Disso surgiu a Articulação Mulher e Mídia, reunindo várias organizações de mulheres que levaram a questão da imagem da mulher na mídia a outros movimentos e também ao Ministério Público. “Queríamos um mês de ‘direito de resposta’ em todas as emissoras, para mostrar a realidade das mulheres brasileiras em toda a sua pluralidade e atualidade”, lembra a feminista. “Algumas de nós levaram a questão na Segunda Conferência de Mulheres em 2008, tendo sido nossas reivindicações incorporadas no Segundo Plano de Políticas para as Mulheres”. A AMM desenvolveu uma série de ações, fez seminário nacional, construindo a Rede Mulher e Mídia. Essa rede participa junto com outros movimentos da luta para democratizar os meios de comunicação, que conquistou a realização da primeira Conferencia Nacional de Comunicação. As mulheres tiveram destacado protagonismo no processo da Confecom, mas não viram suas resoluções avançarem ou suas demandas específicas levadas muito a sério.

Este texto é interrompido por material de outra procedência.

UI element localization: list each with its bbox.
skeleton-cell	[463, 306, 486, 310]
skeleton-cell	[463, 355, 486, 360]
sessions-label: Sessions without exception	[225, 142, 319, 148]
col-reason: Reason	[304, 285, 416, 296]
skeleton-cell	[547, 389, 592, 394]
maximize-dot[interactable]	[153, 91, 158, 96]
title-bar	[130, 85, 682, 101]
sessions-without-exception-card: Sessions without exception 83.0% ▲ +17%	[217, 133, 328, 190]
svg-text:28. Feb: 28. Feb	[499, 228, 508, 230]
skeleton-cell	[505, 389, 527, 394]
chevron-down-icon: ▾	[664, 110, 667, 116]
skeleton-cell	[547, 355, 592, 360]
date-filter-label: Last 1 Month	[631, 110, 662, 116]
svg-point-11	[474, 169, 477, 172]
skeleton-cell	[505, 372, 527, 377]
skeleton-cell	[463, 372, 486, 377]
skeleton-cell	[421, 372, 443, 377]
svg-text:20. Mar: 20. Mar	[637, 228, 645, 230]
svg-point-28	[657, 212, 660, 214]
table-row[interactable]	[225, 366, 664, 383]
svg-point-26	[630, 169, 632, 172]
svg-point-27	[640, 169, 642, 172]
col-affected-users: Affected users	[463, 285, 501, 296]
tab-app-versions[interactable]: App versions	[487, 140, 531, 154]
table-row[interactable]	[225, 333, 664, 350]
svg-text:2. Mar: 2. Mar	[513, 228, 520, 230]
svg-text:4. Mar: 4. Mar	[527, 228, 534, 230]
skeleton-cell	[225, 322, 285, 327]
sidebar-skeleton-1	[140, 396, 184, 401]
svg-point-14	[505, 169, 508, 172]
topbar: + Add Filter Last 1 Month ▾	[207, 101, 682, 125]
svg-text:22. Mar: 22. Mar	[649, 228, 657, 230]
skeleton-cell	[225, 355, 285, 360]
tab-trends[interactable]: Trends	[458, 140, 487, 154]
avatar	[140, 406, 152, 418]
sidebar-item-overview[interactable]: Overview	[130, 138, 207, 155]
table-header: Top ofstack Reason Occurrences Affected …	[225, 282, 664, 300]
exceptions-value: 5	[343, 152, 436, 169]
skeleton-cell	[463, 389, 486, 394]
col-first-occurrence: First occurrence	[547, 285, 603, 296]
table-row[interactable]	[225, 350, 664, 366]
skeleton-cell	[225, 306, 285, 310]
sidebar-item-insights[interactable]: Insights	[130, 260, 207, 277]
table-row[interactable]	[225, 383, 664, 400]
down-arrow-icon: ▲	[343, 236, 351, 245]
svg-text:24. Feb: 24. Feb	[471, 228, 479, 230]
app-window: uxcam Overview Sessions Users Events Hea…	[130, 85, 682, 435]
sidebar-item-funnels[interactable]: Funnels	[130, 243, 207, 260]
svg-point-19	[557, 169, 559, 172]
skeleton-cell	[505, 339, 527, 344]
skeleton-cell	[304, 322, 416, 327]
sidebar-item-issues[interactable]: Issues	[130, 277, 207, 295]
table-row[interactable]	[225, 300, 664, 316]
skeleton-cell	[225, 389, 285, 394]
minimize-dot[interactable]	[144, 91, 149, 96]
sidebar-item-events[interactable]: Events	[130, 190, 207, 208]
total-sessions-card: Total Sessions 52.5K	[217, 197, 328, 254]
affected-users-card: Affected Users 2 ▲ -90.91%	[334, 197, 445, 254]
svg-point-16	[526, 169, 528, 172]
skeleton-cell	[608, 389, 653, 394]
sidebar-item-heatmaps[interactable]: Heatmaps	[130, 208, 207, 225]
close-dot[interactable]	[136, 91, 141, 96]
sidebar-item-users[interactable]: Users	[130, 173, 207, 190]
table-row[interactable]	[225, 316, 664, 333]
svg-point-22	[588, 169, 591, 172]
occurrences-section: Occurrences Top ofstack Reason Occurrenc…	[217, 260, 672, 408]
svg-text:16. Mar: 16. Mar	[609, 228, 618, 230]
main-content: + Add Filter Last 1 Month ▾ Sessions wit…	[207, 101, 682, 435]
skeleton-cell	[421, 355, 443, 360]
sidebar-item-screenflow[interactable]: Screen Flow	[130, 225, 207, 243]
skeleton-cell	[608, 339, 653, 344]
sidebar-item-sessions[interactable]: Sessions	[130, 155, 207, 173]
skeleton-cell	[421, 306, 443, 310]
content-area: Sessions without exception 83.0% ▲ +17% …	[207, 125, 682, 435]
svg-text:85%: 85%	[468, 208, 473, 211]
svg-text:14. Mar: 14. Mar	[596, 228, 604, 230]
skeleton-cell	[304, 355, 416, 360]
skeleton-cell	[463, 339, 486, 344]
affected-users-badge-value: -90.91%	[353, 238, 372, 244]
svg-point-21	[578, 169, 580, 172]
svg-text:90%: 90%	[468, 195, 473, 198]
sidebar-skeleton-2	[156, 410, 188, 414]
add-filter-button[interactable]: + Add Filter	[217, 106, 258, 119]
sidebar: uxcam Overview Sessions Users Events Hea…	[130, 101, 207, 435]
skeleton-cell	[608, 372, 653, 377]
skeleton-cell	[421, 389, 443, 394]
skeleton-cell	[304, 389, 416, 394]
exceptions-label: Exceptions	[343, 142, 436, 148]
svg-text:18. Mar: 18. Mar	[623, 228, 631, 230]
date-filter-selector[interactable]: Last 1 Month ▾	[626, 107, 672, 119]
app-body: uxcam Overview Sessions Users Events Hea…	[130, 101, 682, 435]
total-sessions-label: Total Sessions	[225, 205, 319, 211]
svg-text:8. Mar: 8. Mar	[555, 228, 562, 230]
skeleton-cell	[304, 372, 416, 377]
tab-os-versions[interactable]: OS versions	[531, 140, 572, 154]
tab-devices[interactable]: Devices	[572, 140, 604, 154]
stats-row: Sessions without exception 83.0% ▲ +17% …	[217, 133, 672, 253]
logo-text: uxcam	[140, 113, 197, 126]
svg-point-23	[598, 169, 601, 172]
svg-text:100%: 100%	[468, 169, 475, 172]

Controle social é direito da sociedade
A luta continua e o inimigo é poderoso, embora se resuma a uma dezena de grupos econômicos “donos” de centenas de meios de comunicação, grande parte obtida por concessão pública. Como disse Rachel, “a sociedade civil fez a sua parte, se organizou, sistematizou suas demandas, apresentou-as nos fóruns mais adequados, pressionou”. O controle social da imagem da mulher na mídia, da publicidade dirigida às crianças, são sérias reivindicações das mulheres, assim como dos movimentos negro, lgbtt, migrantes e imigrantes, e outros segmentos estereotipados e subalternizados pelos meios de comunicação. “Os ‘donos da mídia’, continua a feminista, “que a rigor deveríamos ser nós, a sociedade brasileira em sua plenitude, sendo eles meros concessionários temporários, reagiram, modernizando os termos para defender melhor os seus interesses privados. Os empresários nos acusaram de pedir a censura… de tentar cercear a “liberdade de expressão”, incluindo o novo termo que cunharam, de ‘direito humano à liberdade de expressão … comercial’!”
Incomodada com isso, a pesquisadora resolveu demonstrar que o controle social da mídia não é invenção das feministas. “Decidi pedir a companheiras jornalistas, feministas, ativistas da América Latina, da Europa, do Canadá, que me enviassem os dados referentes ao controle social da imagem da mulher na mídia, nos países em que ele fosse praticado”. Assim, o livro que Rachel estará lançando – “A imagem da mulher na mídia – controle social comparado”, apresenta uma “sistematização do arrazoado utilizado pelos diversos países que exercem alguma espécie de controle sobre a mídia, com participação social, e o nome que a isso dão”. O trabalho se debruça sobre a legislação do México, Peru, Argentina, Nicarágua, Chile, Estados Unidos, Canadá, União Européia, Itália, Espanha, Suécia, Inglaterra e França.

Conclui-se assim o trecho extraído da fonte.